1 Working Vehicle 6 Boom 7 Boom Damping Device 52 Fixing Jig
53 Fixing jig
71 Hydraulic cylinder (fluid pressure cylinder)
75 Room 1 (One Room)
76 Room 2 (the other room)
77 First accumulator (first accumulator)
78 Second accumulator (second accumulator)
83 Connection passage 84 Needle valve (open / close valve)
85 Relief passage 86 Relief valve 92 Operate check valve 94 Directional switching valve (switching valve)
97 Operate passage (pilot passage)
100 spraying equipment

Claims (5)

A boom damping device that suppresses vibration of a boom that is rotatable in the roll direction of a work vehicle,
A fluid pressure cylinder coupled to the work vehicle and the boom, and extending and contracting in conjunction with the boom rotating in a roll direction of the work vehicle;
A first pressure accumulator that pressurizes one chamber of the fluid pressure cylinder and in which a working fluid enters and exits as the fluid pressure cylinder expands and contracts;
A second pressure accumulator that pressurizes the other chamber of the fluid pressure cylinder and allows working fluid to enter and exit as the fluid pressure cylinder expands and contracts;
A switching valve capable of switching between a supply position for supplying the working fluid to the one chamber and a discharge position for discharging the working fluid from the one chamber;
The switching valve is interposed in a supply / discharge passage connecting the one chamber, and when the switching valve is in the supply position, only the flow of the working fluid from the switching valve to the one chamber is allowed, and the switching is performed. An operation check valve that allows the flow of the working fluid from the one chamber to the switching valve using the working fluid pressure supplied from the switching valve via the pilot passage when the valve is in the discharge position as a pilot pressure;
An on-off valve capable of opening and closing a connection passage connecting the pilot passage and the other chamber;
A relief valve that is interposed in a relief passage that branches from between the pilot passage and the on-off valve in the connection passage, and holds the working fluid pressure in the connection passage at a set pressure when the switching valve is in the discharge position. When,
With
By switching the switching valve to the discharge position and opening the on-off valve, the working fluid in the connection passage maintained at a set pressure is supplied to the other chamber.
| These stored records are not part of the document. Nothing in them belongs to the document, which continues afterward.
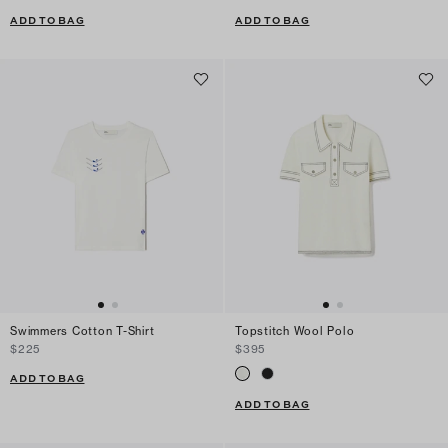
ADD TO BAG
ADD TO BAG
Swimmers Cotton T-Shirt
Topstitch Wool Polo
$225
$395
ADD TO BAG
ADD TO BAG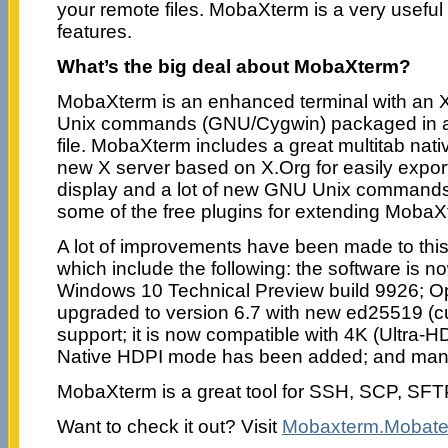
your remote files. MobaXterm is a very useful t
features.
What’s the big deal about MobaXterm?
MobaXterm is an enhanced terminal with an X
Unix commands (GNU/Cygwin) packaged in a 
file. MobaXterm includes a great multitab nat
new X server based on X.Org for easily expor
display and a lot of new GNU Unix commands
some of the free plugins for extending MobaXt
A lot of improvements have been made to this
which include the following: the software is n
Windows 10 Technical Preview build 9926;
upgraded to version 6.7 with new ed25519 (
support; it is now compatible with 4K (Ultra-H
Native HDPI mode has been added; and man
MobaXterm is a great tool for SSH, SCP, SF
Want to check it out? Visit
Mobaxterm.Mobate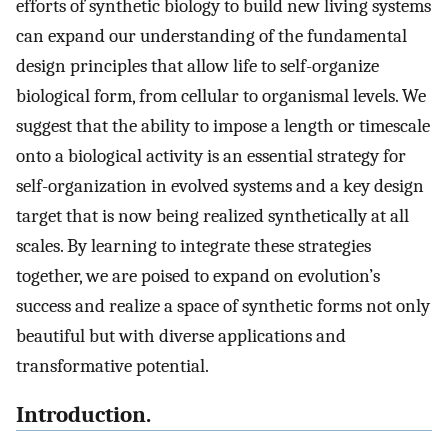
efforts of synthetic biology to build new living systems
can expand our understanding of the fundamental
design principles that allow life to self-organize
biological form, from cellular to organismal levels. We
suggest that the ability to impose a length or timescale
onto a biological activity is an essential strategy for
self-organization in evolved systems and a key design
target that is now being realized synthetically at all
scales. By learning to integrate these strategies
together, we are poised to expand on evolution’s
success and realize a space of synthetic forms not only
beautiful but with diverse applications and
transformative potential.
Introduction.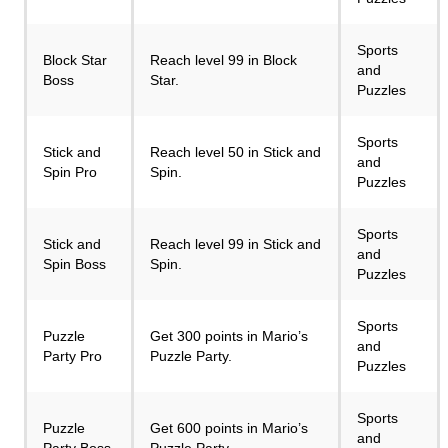
Sports
Block Star
Reach level 99 in Block
and
Boss
Star.
Puzzles
Sports
Stick and
Reach level 50 in Stick and
and
Spin Pro
Spin.
Puzzles
Sports
Stick and
Reach level 99 in Stick and
and
Spin Boss
Spin.
Puzzles
Sports
Puzzle
Get 300 points in Mario’s
and
Party Pro
Puzzle Party.
Puzzles
Sports
Puzzle
Get 600 points in Mario’s
and
Party Boss
Puzzle Party.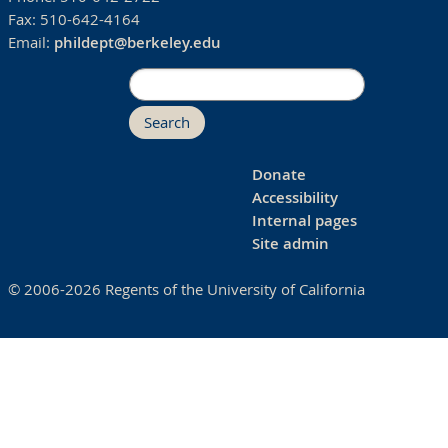
Fax:
510-642-4164
Email:
phildept@berkeley.edu
Search
Donate
Accessibility
Internal pages
Site admin
© 2006-2026 Regents of the University of California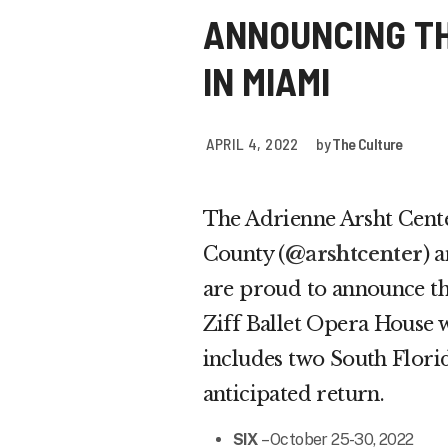
ANNOUNCING T
IN MIAMI
APRIL 4, 2022
by
The Culture
The Adrienne Arsht Cent
County (
@arshtcenter
) 
are proud to announce t
Ziff Ballet Opera House w
includes two South Flori
anticipated return.
SIX
– October 25-30, 2022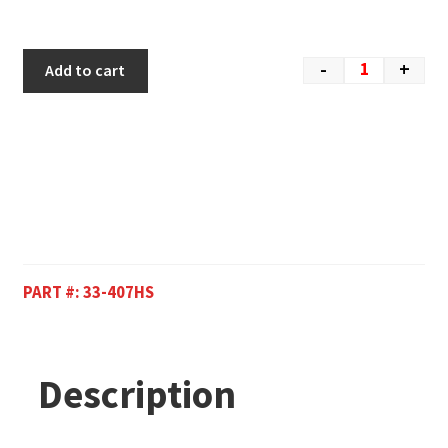
-
+
Add to cart
PART #:
33-407HS
Description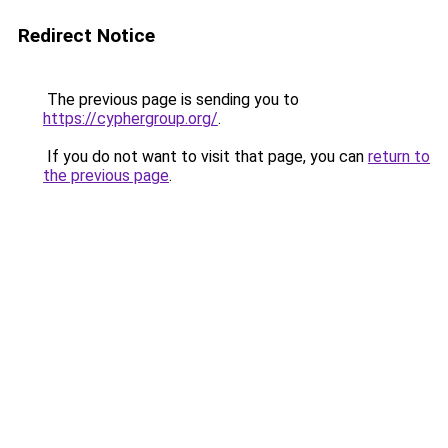
Redirect Notice
The previous page is sending you to
https://cyphergroup.org/
.
If you do not want to visit that page, you can
return to
the previous page
.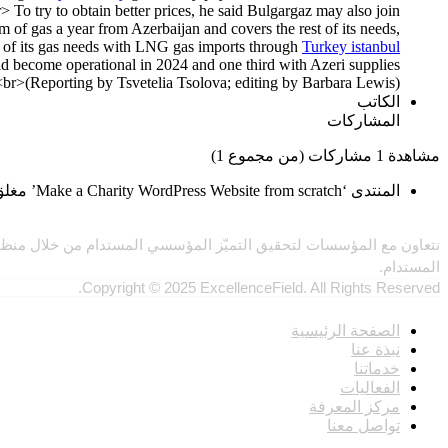
> To try to obtain better prices, he said Bulgargaz may also join
f gas a year from Azerbaijan and covers the rest of its needs,
d of its gas needs with LNG gas imports through
Turkey istanbul
d become operational in 2024 and one third with Azeri supplies.
(Reporting by Tsvetelia Tsolova; editing by Barbara Lewis)<br>
الكاتب
المشاركات
مشاهدة 1 مشاركات (من مجموع 1)
المنتدى ‘Make a Charity WordPress Website from scratch’ مغلق ولا يمكن إضافة موضوعات أو ردود جديدة.
الاصطناعي والمقارنات المعيارية، بما يحقق أثرًا ملموسًا ويدفع النمو
المستدام.
Copyright © 2025 ExcellenceField. All Rights Reserved.
روابط
الصفحة الرئيسية
نبذة عنا
خدماتنا
الفعاليات
مركز المعرفة
تواصل معنا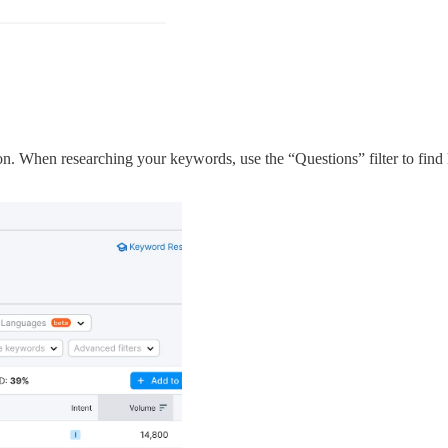
n. When researching your keywords, use the “Questions” filter to find 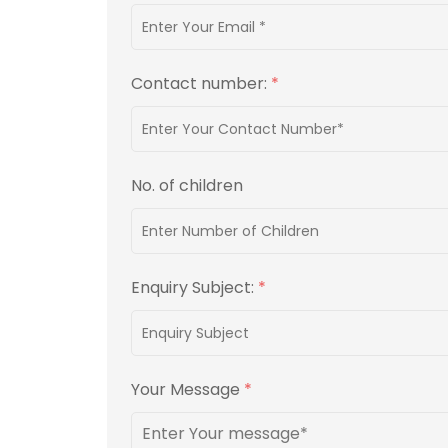
Contact number:
*
No. of children
Enquiry Subject:
*
Your Message
*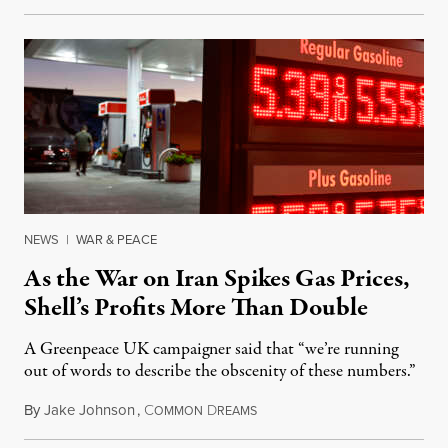
NEWS
|
WAR & PEACE
As the War on Iran Spikes Gas Prices,
Shell’s Profits More Than Double
A Greenpeace UK campaigner said that “we’re running
out of words to describe the obscenity of these numbers.”
By
Jake Johnson
,
C
D
July 30, 2026
OMMON
REAMS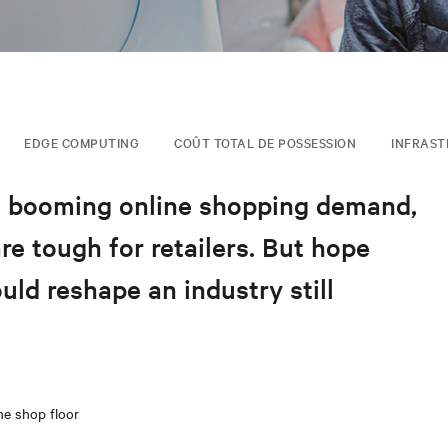
EDGE COMPUTING
COÛT TOTAL DE POSSESSION
INFRAST
, booming online shopping demand,
e tough for retailers. But hope
uld reshape an industry still
he shop floor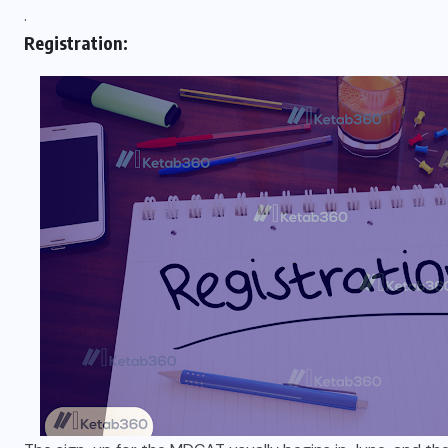
.
Registration:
Boom damping device characterized by that. The switching valve is switched to the discharge position and the opening / closing valve is controlled in a state where the rotation of the boom is restricted by a jig for fixing the boom in a horizontal direction by restricting the rotation of the boom with respect to the work vehicle. By opening, supply the working fluid of the connection passage held at the set pressure to the other chamber,
The boom vibration control device according to claim 1. After supplying the working fluid in the connection passage held at the set pressure to the other chamber, the open / close valve is closed and the switching valve is switched to the supply position, whereby the difference between the one chamber and the other chamber is reached. Supplying a working fluid to the one chamber until the pressure is released;
The boom damping device according to claim 2, wherein The relief valve sets the working fluid pressure in the connection passage to an initial set pressure lower than the set pressure by an amount corresponding to an increase in the pressure in the other chamber when the fluid pressure cylinder strokes by half from the stroke end on the one chamber side. Hold and
By switching the switching valve to the discharge position and opening the on-off valve, the working fluid in the connection passage maintained at the initial set pressure is supplied to the other chamber, and the fluid pressure cylinder is moved to the one chamber side. The stroke chamber is closed and then the on-off valve is closed and the switching valve is switched to the supply position. Supply working fluid to
The boom vibration control device according to claim 1.   A spraying device that comprises the boom damping device according to any one of claims 1 to 4 and sprays the control liquid.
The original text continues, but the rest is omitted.